• _EXERCISE INSTRUCTIONS_:
Each line of the data holding "Implementacions" should be found and copied.

Dataset entries
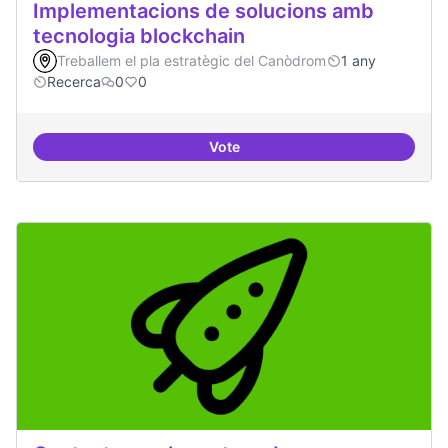
Implementacions de solucions amb
tecnologia blockchain
Treballem el pla estratègic del Canòdrom
1 any
Recerca
0
0
Vote
Implementacions de solucions a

• _ANSWER TO THIS TASK_:
Implementacions de solucions amb
Implementacions de solucions a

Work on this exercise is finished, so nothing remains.